Respect-do we understand what this word means? More importantly, do our kids understand the meaning of respect?
I've been working with children and youth for quite a while now, and as each year goes, kids are exhibiting less and less respect, both for adults and each other.
Of course, any type of behavior depends on the situation, upbringing, personality, demeanor, along with many other contributing factors. Nevertheless, a transformation is occurring in the attitudes of the young, in their minds and their hearts. A change is taking place in the world around them, forcing them to adapt.
I know kids are perfectly capable of being respectful, as I've seen in my own as well as other families. Still, I am shocked by the numerous times I've witnessed youths being disrespectful, both to their peers and their elders.
Those in positions of mentoring and leadership vis-a-vis youth encounters many situations-often confrontations-where respect, or lack thereof, becomes an issue. If kids perceive that someone is being unfair to them in some way; if someone is trying to "force" them to do something or not do something and they realize they can't get their way but don't understand why; then they often will react in a disrespectful manner.
Understandably, a youth's mind is not fully wired to handle all of the difficult, abstract thinking required to comprehend why certain of their actions may be wrong or inappropriate; the process of growing up, in a sense, is the struggle for such answers.
I recently overheard a teen guy say something degrading about a teenage girl. I immediately spoke up, letting him know that what he said was inappropriate, and that he shouldn't say things like that.

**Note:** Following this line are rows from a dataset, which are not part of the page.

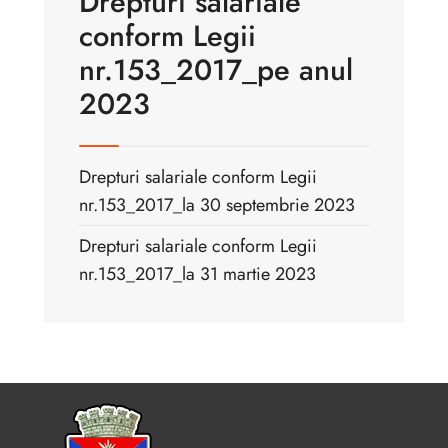
Drepturi salariale
conform Legii
nr.153_2017_pe anul
2023
Drepturi salariale conform Legii
nr.153_2017_la 30 septembrie 2023
Drepturi salariale conform Legii
nr.153_2017_la 31 martie 2023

But before I could explain my reasoning, the young man yelled "What is your problem with me? Do you not like me or something?" I explained myself as best I could, letting him know that I was admonishing his behavior and not his personality. Now, ever since our conversation, he has been very respectful toward me as well others.
Dealing with disrespect is no fun-especially when you are not the kid's parent. We who work with youth do the best we can to guide them in a positive way. It can be difficult, however, to step in as a leader if we are not working in tandem with parents. There needs to be clear communication between parents and anyone who works with youth.

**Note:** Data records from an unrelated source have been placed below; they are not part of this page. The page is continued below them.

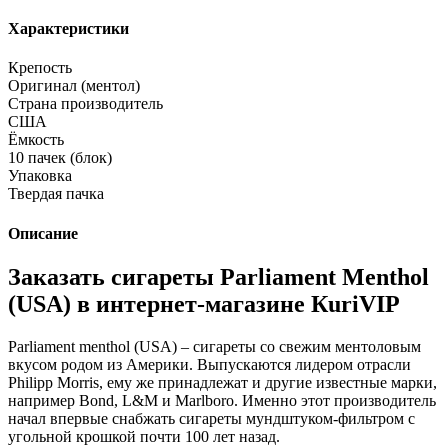
Характеристики
Крепость
Оригинал (ментол)
Страна производитель
США
Ёмкость
10 пачек (блок)
Упаковка
Твердая пачка
Описание
Заказать сигареты Parliament Menthol
(USA) в интернет-магазине КuriVIP
Parliament menthol (USA) – сигареты со свежим ментоловым
вкусом родом из Америки. Выпускаются лидером отрасли
Philipp Morris, ему же принадлежат и другие известные марки,
например Bond, L&M и Marlboro. Именно этот производитель
начал впервые снабжать сигареты мундштуком-фильтром с
угольной крошкой почти 100 лет назад.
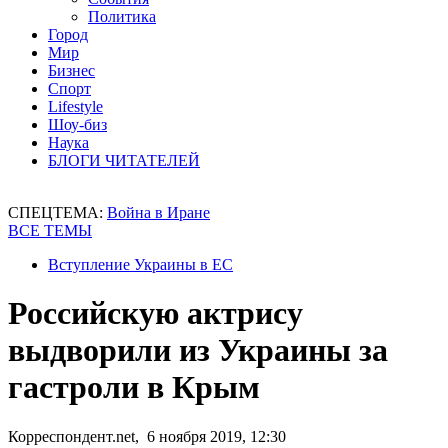
Политика
Город
Мир
Бизнес
Спорт
Lifestyle
Шоу-биз
Наука
БЛОГИ ЧИТАТЕЛЕЙ
СПЕЦТЕМА:
Война в Иране
ВСЕ ТЕМЫ
Вступление Украины в ЕС
Российскую актрису
выдворили из Украины за
гастроли в Крым
Корреспондент.net, 6 ноября 2019, 12:30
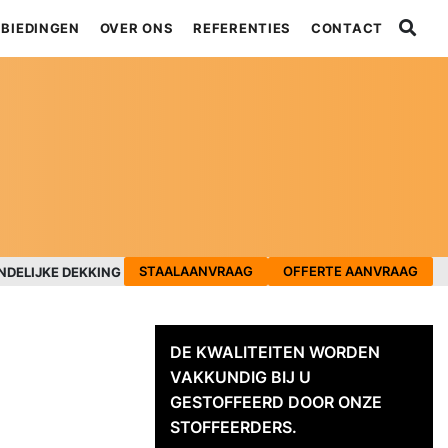
BIEDINGEN
OVER ONS
REFERENTIES
CONTACT
STAALAANVRAAG
OFFERTE AANVRAAG
NDELIJKE DEKKING
DE KWALITEITEN WORDEN
VAKKUNDIG BIJ U
GESTOFFEERD DOOR ONZE
STOFFEERDERS.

One of the foremost reasons for the growing lack of respectful behavior among youth is, I believe, a lack of discipline. By this I do not mean punishing a child all the time, which may exacerbate bad behavior. What's required is setting, and enforcing, clear rules. We must identify what types of behaviors require which consequences or rewards, and then stick to our responses. We also must communicate with others who work with kids and teens, to make sure they know the rules and expected behaviors for each child.
Households where both parents work are more common now than in the past. In such instances, children often are left in the care of others-teachers, nannies, other parents-and so a multitude of other people are involved in the process of raising the children.
Parents' attitude toward discipline in recent years has grown quite passive and lax. In order to not stifle or abuse children in any way, many adults have become increasingly lenient in their parenting. Many kids figure this out, and they realize they can get away with certain behaviors and actions with little consequence. I see this all too often.
We need to think hard and long about the behavior of our kids, about the ways they are reacting to their peers and their elders. What are we doing to raise and nurture respectful young men and women? We need to get over our fear of disciplining our children, and learn to love and care for them in the way they need to be loved and cared for.
One way to love them is to give them clear boundaries and set expectations, and to back that up with gentle but firm discipline. Discipline is an act of love, not anger, and youth will come to realize and understand that-even if they don't understand it fully now.